Raman spectroscopy as a comprehensive tool for microbial identification

Raman spectroscopy has become a powerful tool for the rapid, precise identification of microorganisms in diverse microbiological applications. Over recent years, our research has focused on developing predictive models to classify fungal and bacterial species using their unique Raman signatures, optimizing identification processes for environmental and clinical microbiology.

A key challenge in microbial identification is differentiating similar species in complex environments. Initial studies on entomopathogenic fungi demonstrated that Raman microspectroscopy effectively distinguishes Metarhizium and Beauveria species in conidial form, achieving over 98% prediction accuracy across varying growth conditions. Expanding into bacteria, we developed models based on bulk Raman spectra of 21 species grown under standardized conditions, achieving high theoretical accuracies through machine learning, particularly support vector machines (SVM). Despite substrate differences, such as stainless steel versus silver, practical accuracy remained robust at ~80% when applied to independent spectra.
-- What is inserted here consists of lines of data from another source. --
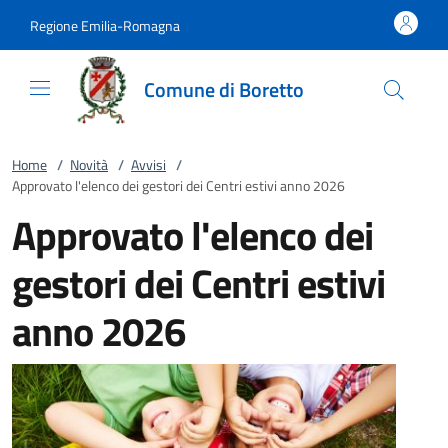
Vai al contenuto
accedi al menu
footer.enter
Regione Emilia-Romagna
Comune di Boretto
Home
/
Novità
/
Avvisi
/
Approvato l'elenco dei gestori dei Centri estivi anno 2026
Approvato l'elenco dei
gestori dei Centri estivi
anno 2026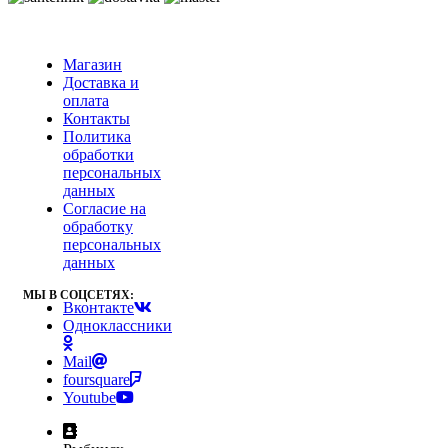
Магазин
Доставка и
оплата
Контакты
Политика
обработки
персональных
данных
Согласие на
обработку
персональных
данных
МЫ В СОЦСЕТЯХ:
Вконтакте
Одноклассники
Mail
foursquare
Youtube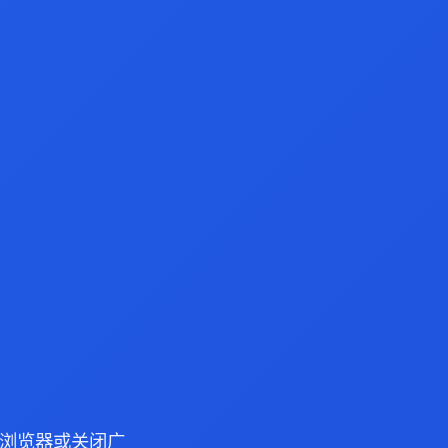
dge 浏览器或关闭广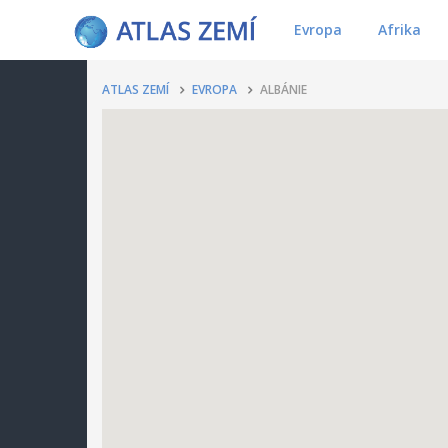
Evropa
Afrika
ATLAS ZEMÍ
EVROPA
ALBÁNIE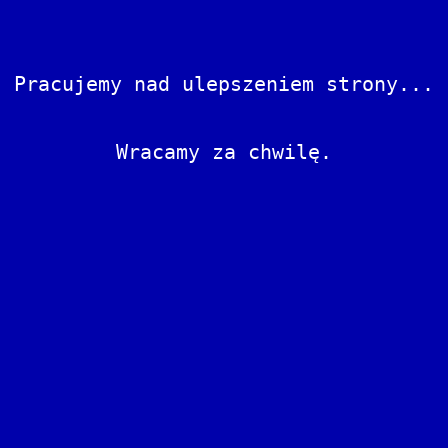
Pracujemy nad ulepszeniem strony...
Wracamy za chwilę.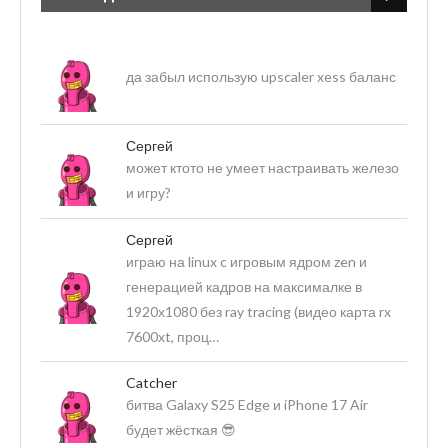
да забыл использую upscaler xess баланс
Сергей
может ктото не умеет настраивать железо
и игру?
Сергей
играю на linux c игровым ядром zen и
генерацией кадров на максималке в
1920х1080 без ray tracing (видео карта rx
7600xt, проц…
Catcher
битва Galaxy S25 Edge и iPhone 17 Air
будет жёсткая 😎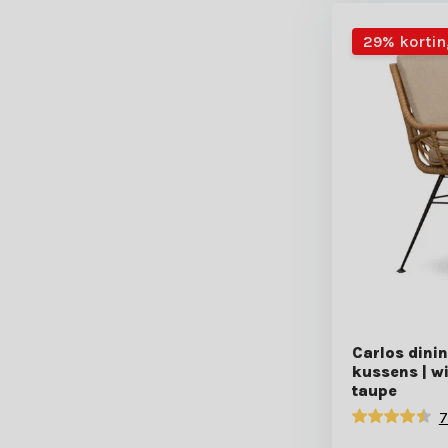
29% kortin
Carlos dinin
kussens | w
taupe
7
We also addressed biofilm detection, focusing on dry-surface biofilms (DSBs) prevalent in healthcare settings. Raman spectroscopy successfully differentiated between vegetative cells and spores within these biofilms, advancing disinfection strategies. Incorporating convolutional neural networks (CNNs) further enhanced predictive models, especially for single-cell analysis. While bulk data models showed promise for single-cell predictions, challenges like fluorescence and photodegradation persist. This work contributes to creating adaptable Raman databases for microbial identification down to the single-cell level.

Beyond applications, we investigated why Raman spectroscopy works so effectively. By analyzing spectral variations and baseline effects, we moved beyond peak analysis to biochemical interpretations, gaining insights into factors driving classification accuracy.

Our research underscores Raman spectroscopy"s versatility in microbial systematics. From fungi in environmental studies to bacteria in biofilms and clinical diagnostics, this method offers a fast, reliable, and scalable solution for microbial identification, paving the way for broader adoption across disciplines.